== RECORDS SUPPLIED ==
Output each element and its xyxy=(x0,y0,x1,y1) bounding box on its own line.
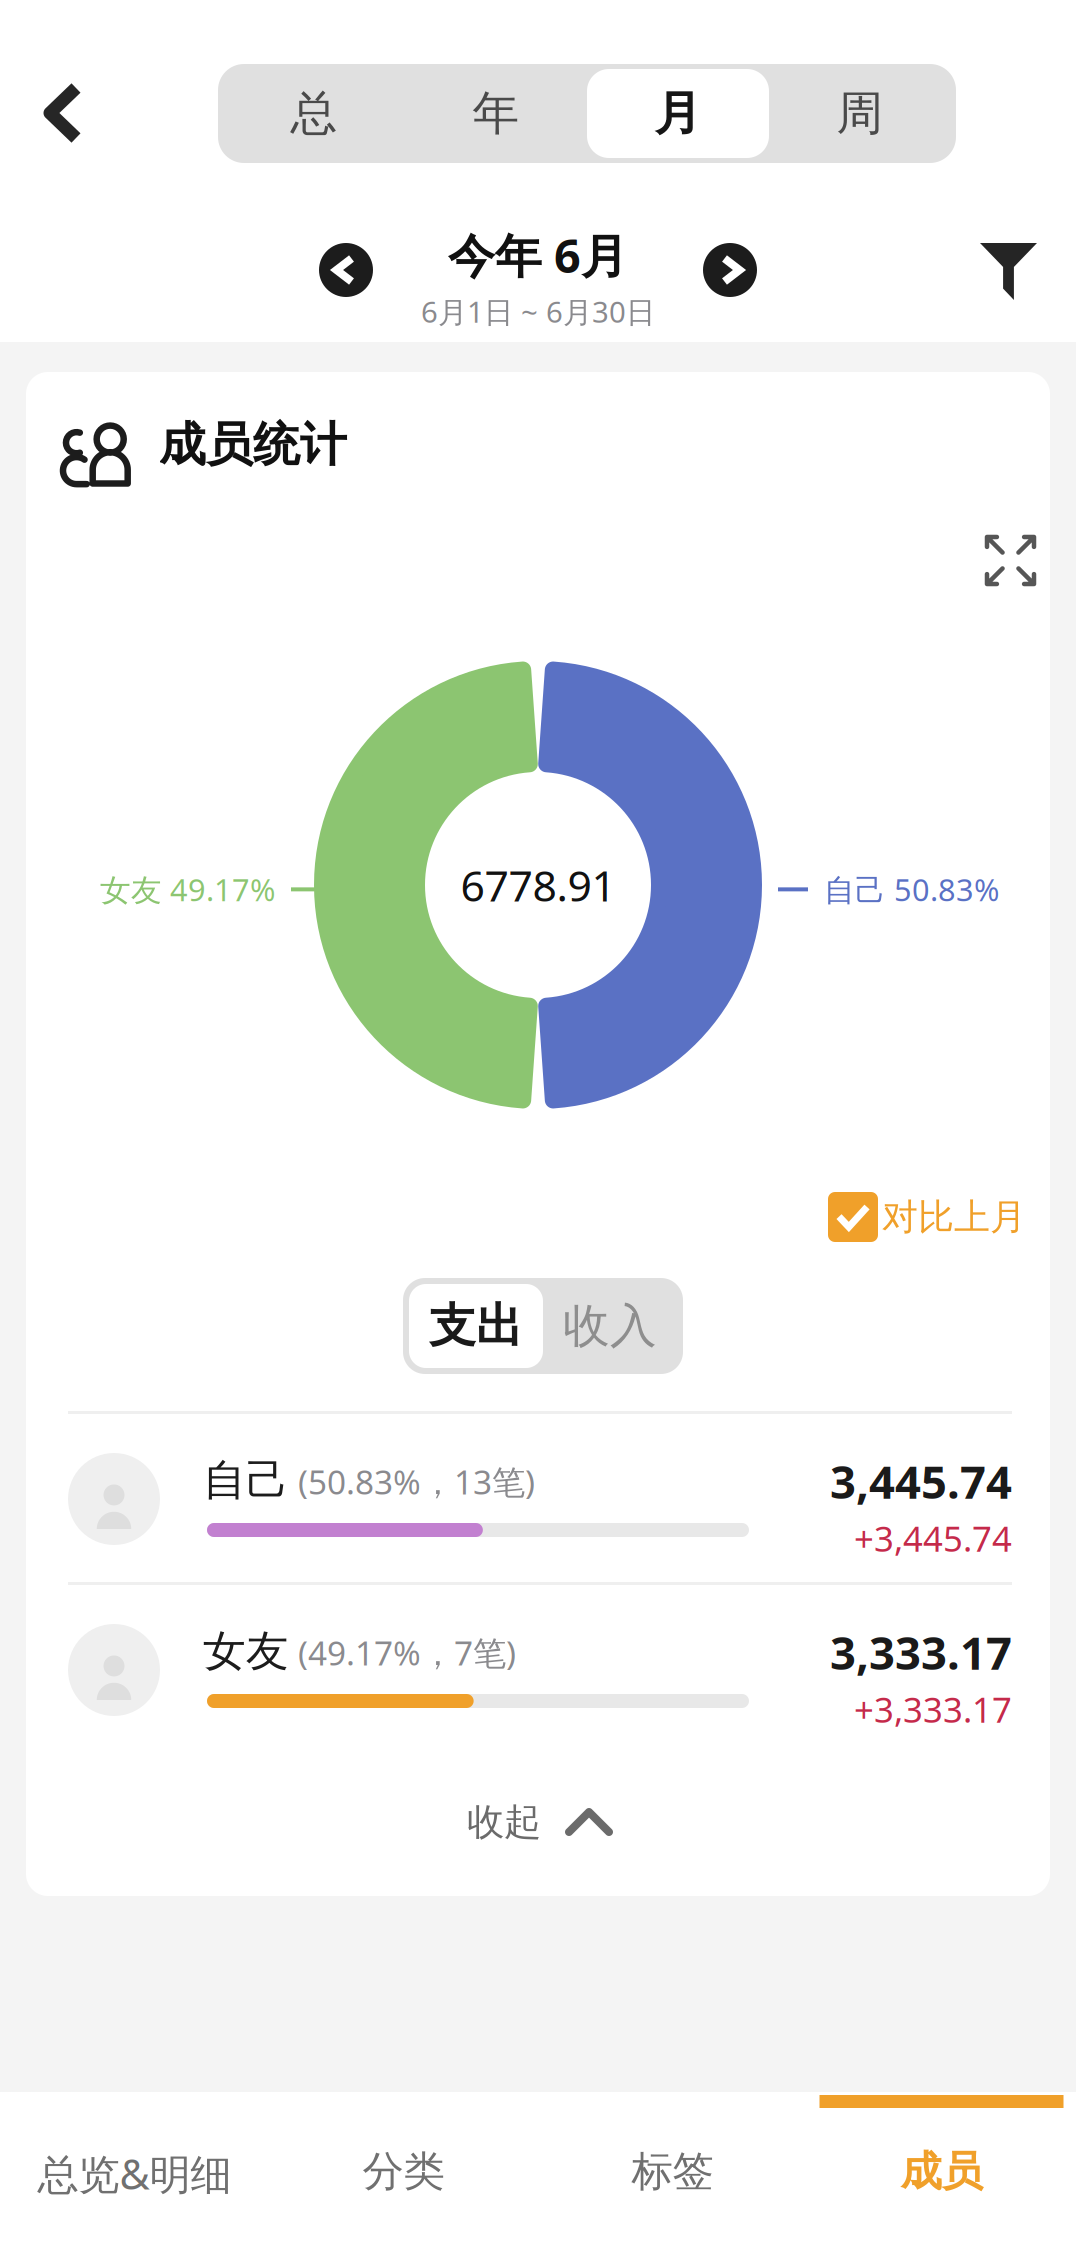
staticText: 收入 xyxy=(563,1297,657,1355)
staticText: 3,445.74 xyxy=(830,1451,1012,1511)
staticText: 自己 50.83% xyxy=(824,869,999,910)
button[interactable]: 总览&明细 xyxy=(0,2092,269,2241)
button[interactable]: 成员 xyxy=(807,2092,1076,2241)
staticText: 总览&明细 xyxy=(38,2146,232,2201)
button[interactable]: 总 xyxy=(223,69,405,158)
button[interactable]: 自己 xyxy=(26,1411,1050,1587)
staticText: 6月1日 ~ 6月30日 xyxy=(421,292,655,331)
button[interactable]: 分类 xyxy=(269,2092,538,2241)
staticText: 今年 6月 xyxy=(448,224,628,286)
staticText: 对比上月 xyxy=(882,1195,1026,1239)
staticText: 6778.91 xyxy=(460,857,616,913)
button[interactable]: 标签 xyxy=(538,2092,807,2241)
button[interactable]: 周 xyxy=(769,69,951,158)
staticText: 女友 49.17% xyxy=(100,869,275,910)
button[interactable]: Previous month xyxy=(300,224,392,316)
button[interactable]: 对比上月 xyxy=(828,1192,1026,1242)
staticText: 成员 xyxy=(900,2146,982,2197)
button[interactable]: 支出 xyxy=(409,1284,543,1368)
staticText: 成员统计 xyxy=(159,416,347,473)
staticText: 年 xyxy=(472,85,520,142)
staticText: 分类 xyxy=(362,2146,444,2197)
staticText: 周 xyxy=(836,85,884,142)
staticText: 标签 xyxy=(632,2146,714,2197)
button[interactable]: 收起 xyxy=(26,1757,1050,1887)
staticText: +3,445.74 xyxy=(854,1515,1012,1561)
staticText: (50.83%，13笔) xyxy=(289,1459,535,1504)
staticText: 女友 xyxy=(203,1625,289,1677)
staticText: 自己 xyxy=(203,1454,289,1506)
staticText: 总 xyxy=(290,85,338,142)
staticText: +3,333.17 xyxy=(854,1686,1012,1732)
button[interactable]: Expand chart xyxy=(969,519,1052,602)
button[interactable]: 年 xyxy=(405,69,587,158)
button[interactable]: Next month xyxy=(684,224,776,316)
button[interactable]: 月 xyxy=(587,69,769,158)
staticText: 月 xyxy=(654,85,702,142)
button[interactable]: 收入 xyxy=(543,1284,677,1368)
staticText: 收起 xyxy=(467,1799,541,1845)
staticText: 支出 xyxy=(429,1297,523,1355)
button[interactable]: Filter xyxy=(950,213,1067,330)
staticText: (49.17%，7笔) xyxy=(289,1630,516,1675)
button[interactable]: Back xyxy=(12,52,114,174)
staticText: 3,333.17 xyxy=(830,1622,1012,1682)
button[interactable]: 女友 xyxy=(26,1582,1050,1758)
===
INSTRUCTIONS TO FOLLOW: The material is to be written out word for word, and the pictures are to be left out.

REPLY TO THE EXERCISE:
Output each element and its xyxy=(x0,y0,x1,y1) bounding box on its own line.
staticText: 收入 xyxy=(563,1297,657,1355)
staticText: 3,445.74 xyxy=(830,1451,1012,1511)
staticText: 自己 50.83% xyxy=(824,869,999,910)
button[interactable]: 总览&明细 xyxy=(0,2092,269,2241)
button[interactable]: 成员 xyxy=(807,2092,1076,2241)
staticText: 总览&明细 xyxy=(38,2146,232,2201)
button[interactable]: 总 xyxy=(223,69,405,158)
button[interactable]: 自己 xyxy=(26,1411,1050,1587)
staticText: 6月1日 ~ 6月30日 xyxy=(421,292,655,331)
button[interactable]: 分类 xyxy=(269,2092,538,2241)
staticText: 今年 6月 xyxy=(448,224,628,286)
staticText: 对比上月 xyxy=(882,1195,1026,1239)
staticText: 6778.91 xyxy=(460,857,616,913)
button[interactable]: 标签 xyxy=(538,2092,807,2241)
button[interactable]: 周 xyxy=(769,69,951,158)
staticText: 女友 49.17% xyxy=(100,869,275,910)
button[interactable]: Previous month xyxy=(300,224,392,316)
button[interactable]: 对比上月 xyxy=(828,1192,1026,1242)
staticText: 成员 xyxy=(900,2146,982,2197)
button[interactable]: 支出 xyxy=(409,1284,543,1368)
staticText: 成员统计 xyxy=(159,416,347,473)
staticText: 年 xyxy=(472,85,520,142)
staticText: 分类 xyxy=(362,2146,444,2197)
staticText: 周 xyxy=(836,85,884,142)
staticText: 标签 xyxy=(632,2146,714,2197)
button[interactable]: 收起 xyxy=(26,1757,1050,1887)
staticText: +3,445.74 xyxy=(854,1515,1012,1561)
staticText: (50.83%，13笔) xyxy=(289,1459,535,1504)
staticText: 女友 xyxy=(203,1625,289,1677)
staticText: 自己 xyxy=(203,1454,289,1506)
staticText: 总 xyxy=(290,85,338,142)
staticText: +3,333.17 xyxy=(854,1686,1012,1732)
button[interactable]: Expand chart xyxy=(969,519,1052,602)
button[interactable]: 年 xyxy=(405,69,587,158)
button[interactable]: Next month xyxy=(684,224,776,316)
button[interactable]: 月 xyxy=(587,69,769,158)
staticText: 月 xyxy=(654,85,702,142)
button[interactable]: 收入 xyxy=(543,1284,677,1368)
staticText: 收起 xyxy=(467,1799,541,1845)
staticText: 支出 xyxy=(429,1297,523,1355)
button[interactable]: Filter xyxy=(950,213,1067,330)
staticText: (49.17%，7笔) xyxy=(289,1630,516,1675)
button[interactable]: Back xyxy=(12,52,114,174)
staticText: 3,333.17 xyxy=(830,1622,1012,1682)
button[interactable]: 女友 xyxy=(26,1582,1050,1758)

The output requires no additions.